§ **WHAT IS EXPECTED**
Every entry below should be written out exactly, and no image should appear.

::::::::

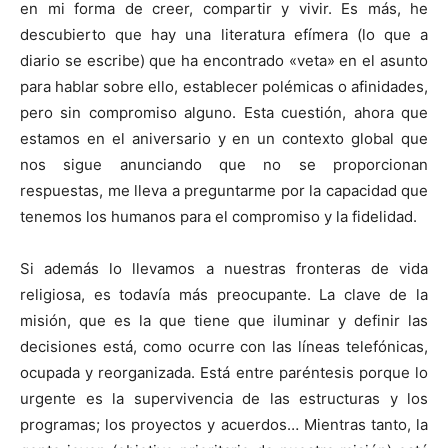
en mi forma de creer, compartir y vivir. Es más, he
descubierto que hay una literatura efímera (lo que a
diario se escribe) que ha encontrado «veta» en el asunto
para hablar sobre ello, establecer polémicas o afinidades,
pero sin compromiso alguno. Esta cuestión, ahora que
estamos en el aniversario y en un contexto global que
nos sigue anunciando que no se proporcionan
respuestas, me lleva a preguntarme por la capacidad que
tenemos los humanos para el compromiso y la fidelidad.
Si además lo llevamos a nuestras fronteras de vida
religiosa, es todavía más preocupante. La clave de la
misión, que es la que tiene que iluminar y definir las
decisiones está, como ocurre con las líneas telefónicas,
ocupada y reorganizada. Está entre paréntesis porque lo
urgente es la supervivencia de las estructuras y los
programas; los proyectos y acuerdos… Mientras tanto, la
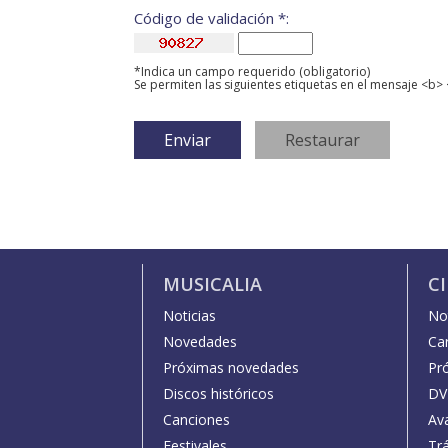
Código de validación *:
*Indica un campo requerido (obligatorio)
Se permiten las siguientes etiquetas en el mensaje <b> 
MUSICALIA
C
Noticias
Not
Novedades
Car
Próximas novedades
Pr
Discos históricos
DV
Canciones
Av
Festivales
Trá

::::::::

§ **SOLUTION TO THE EXERCISE**
en mi forma de creer, compartir y vivir. Es más, he
descubierto que hay una literatura efímera (lo que a
diario se escribe) que ha encontrado «veta» en el asunto
para hablar sobre ello, establecer polémicas o afinidades,
pero sin compromiso alguno. Esta cuestión, ahora que
estamos en el aniversario y en un contexto global que
nos sigue anunciando que no se proporcionan
respuestas, me lleva a preguntarme por la capacidad que
tenemos los humanos para el compromiso y la fidelidad.
Si además lo llevamos a nuestras fronteras de vida
religiosa, es todavía más preocupante. La clave de la
misión, que es la que tiene que iluminar y definir las
decisiones está, como ocurre con las líneas telefónicas,
ocupada y reorganizada. Está entre paréntesis porque lo
urgente es la supervivencia de las estructuras y los
programas; los proyectos y acuerdos… Mientras tanto, la
Código de validación *:
*Indica un campo requerido (obligatorio)
Se permiten las siguientes etiquetas en el mensaje <b> 
MUSICALIA
C
Noticias
Not
Novedades
Car
Próximas novedades
Pr
Discos históricos
DV
Canciones
Av
Festivales
Trá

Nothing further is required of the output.